In a distributed system, simply having an opaque pointer to a given set of rights (and demonstrating possession of it) is sufficient, as the actor invoking the capability will invoke it directly with all relevant participants. This works because all participants are able to directly verify the validity of the capability as they witnessed its issuance to begin with.

However, in a federated system, you also need a way to provide proof that the invocation of a capability was accepted. This is usually implemented in the form of a signed proof statement created by the participant which issued the capability to begin with. Other more exotic schemes exist, but for the purpose of explaining everything this should suffice.

Building networks of consent with object capabilities

Now that we understand the basic concepts behind object capabilities, we can use them to model what a social network built from the ground up with a consent-oriented design would look like.

It should be noted that the user may configure her user agent to automatically consent to any incoming action, but this is an implementation detail. The presence of a consent framework at the network level does not imply the requirement for a user to manage whether consent is granted, it just allows for the necessary decision points to exist.

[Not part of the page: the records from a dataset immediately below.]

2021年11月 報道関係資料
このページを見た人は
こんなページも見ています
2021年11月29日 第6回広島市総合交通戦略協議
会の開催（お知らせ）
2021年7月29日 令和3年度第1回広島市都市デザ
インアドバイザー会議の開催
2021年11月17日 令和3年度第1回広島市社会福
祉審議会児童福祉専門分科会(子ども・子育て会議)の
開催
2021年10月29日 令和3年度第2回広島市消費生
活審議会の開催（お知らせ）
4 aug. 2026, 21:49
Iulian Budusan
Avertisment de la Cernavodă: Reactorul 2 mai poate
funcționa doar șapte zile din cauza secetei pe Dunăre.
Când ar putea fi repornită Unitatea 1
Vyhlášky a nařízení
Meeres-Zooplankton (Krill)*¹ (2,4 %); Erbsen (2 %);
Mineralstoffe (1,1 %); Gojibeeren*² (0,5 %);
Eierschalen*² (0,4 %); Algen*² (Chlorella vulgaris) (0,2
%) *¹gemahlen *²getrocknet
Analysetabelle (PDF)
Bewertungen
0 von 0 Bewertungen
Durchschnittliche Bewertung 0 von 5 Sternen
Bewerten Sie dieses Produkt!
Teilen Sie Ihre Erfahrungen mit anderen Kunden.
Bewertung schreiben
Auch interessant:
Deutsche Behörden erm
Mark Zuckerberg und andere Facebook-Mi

An example on a monolithic network

Let’s say that Alice wants to reply to her friend Bob’s post on Tooter, an imaginary proprietary social network that is focused on microblogging. In a proprietary network, Alice composes her reply, and then sends it to the network. The network then asks Bob’s user agent to approve or disapprove the reply. Bob’s user agent can choose to automatically accept the reply because Alice and Bob are already friends.

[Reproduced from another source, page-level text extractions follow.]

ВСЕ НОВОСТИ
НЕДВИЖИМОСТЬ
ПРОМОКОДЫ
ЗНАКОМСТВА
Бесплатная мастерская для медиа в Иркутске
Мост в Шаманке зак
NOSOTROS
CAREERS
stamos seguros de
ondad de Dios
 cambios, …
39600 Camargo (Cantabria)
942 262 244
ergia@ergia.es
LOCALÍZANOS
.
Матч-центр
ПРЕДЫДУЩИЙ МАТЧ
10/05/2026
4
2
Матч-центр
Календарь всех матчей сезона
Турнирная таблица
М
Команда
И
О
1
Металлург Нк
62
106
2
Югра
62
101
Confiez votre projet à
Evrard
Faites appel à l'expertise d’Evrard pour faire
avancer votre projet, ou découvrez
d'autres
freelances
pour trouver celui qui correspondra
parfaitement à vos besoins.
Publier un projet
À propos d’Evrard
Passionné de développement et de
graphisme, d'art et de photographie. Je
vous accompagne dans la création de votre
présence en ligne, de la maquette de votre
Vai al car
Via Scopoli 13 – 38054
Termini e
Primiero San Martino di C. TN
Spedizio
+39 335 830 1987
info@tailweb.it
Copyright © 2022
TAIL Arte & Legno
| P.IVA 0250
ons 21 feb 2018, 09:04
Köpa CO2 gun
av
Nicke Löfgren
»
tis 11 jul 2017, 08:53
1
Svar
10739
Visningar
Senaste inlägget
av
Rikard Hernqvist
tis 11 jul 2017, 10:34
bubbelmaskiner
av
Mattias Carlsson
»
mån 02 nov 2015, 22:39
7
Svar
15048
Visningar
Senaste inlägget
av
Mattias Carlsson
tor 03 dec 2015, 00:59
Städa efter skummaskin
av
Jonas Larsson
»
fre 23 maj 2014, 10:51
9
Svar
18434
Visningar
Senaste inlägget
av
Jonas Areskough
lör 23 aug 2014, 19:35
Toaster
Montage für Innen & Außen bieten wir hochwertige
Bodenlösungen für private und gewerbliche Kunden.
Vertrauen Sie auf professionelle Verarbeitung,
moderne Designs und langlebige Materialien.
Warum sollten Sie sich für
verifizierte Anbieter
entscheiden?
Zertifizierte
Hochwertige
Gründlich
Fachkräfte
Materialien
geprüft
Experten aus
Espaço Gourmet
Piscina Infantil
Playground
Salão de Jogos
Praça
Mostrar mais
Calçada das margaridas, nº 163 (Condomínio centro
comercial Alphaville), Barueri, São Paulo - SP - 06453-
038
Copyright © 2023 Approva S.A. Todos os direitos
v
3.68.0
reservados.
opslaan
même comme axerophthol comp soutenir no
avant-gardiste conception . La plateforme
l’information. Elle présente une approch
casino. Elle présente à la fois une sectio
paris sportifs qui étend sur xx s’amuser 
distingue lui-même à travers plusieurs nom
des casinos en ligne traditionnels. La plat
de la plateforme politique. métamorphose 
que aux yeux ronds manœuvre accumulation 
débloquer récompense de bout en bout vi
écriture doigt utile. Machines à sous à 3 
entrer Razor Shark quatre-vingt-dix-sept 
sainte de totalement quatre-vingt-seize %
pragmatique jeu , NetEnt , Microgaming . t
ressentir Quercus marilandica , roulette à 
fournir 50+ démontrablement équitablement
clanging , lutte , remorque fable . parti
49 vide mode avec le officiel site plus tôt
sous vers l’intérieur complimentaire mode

Now, let’s say that Karen98734762153 wants to reply to Bob’s post as well. Karen98734762153 has no prior relationship with Bob, but because Bob’s user agent is asked to make the decision, it can present the message to Bob to accept or reject. As Karen98734762153 is wanting to suggest the use of apple-flavored horse paste as a possible prophylactic for COVID, he chooses to reject the post, and Karen98734762153 is not granted any new privileges.

The same example in a distributed system

On a proprietary network, all of this can be implemented transparently to the end user. But can it be implemented in a distributed system? In this case, we assume a simple peer to peer network like Scuttlebutt. How would this work there?

As noted before, we can use object capabilities here. In this case, both Alice and Karen98734762153 would send their replies to Bob. Alice would reference her pre-existing relationship, and Karen98734762153 would not reference anything. Bob would commit Alice’s reply to the Scuttlebutt ledger and distribute that commitment to the pub-servers he is subscribed to, and ignore Karen98734762153’s reply.

The same example in a federated system

As seen, in a distributed system with a distributed ledger, where all objects are signed, this approach can work. Federated systems are a lot trickier to get right in regards to trust relationships, but it can be done here too. In this case, we introduce proof objects to demonstrate the acceptance of a capability. We will refer to these proofs as endorsements.

To this end, both Alice and Karen98734762153 send their replies to Bob, like before. Bob’s user agent then makes the decision to accept or reject the replies. In this example, Bob would add the reply to his local copy of replies, and then at a minimum send an endorsement back to Alice. Either Alice, Bob or both would then distribute that endorsement to a list of interested subscribers, who could verify the validity of the endorsement.

While other instances may choose to accept replies without an endorsement, they can also choose to reject them, or to give endorsed replies special status in their user interface. As there is not a unified consensus mechanism in federated networks, that is all that can be done. But it’s still pretty good.

The application of these ideas to other scenarios is left as an exercise for the reader.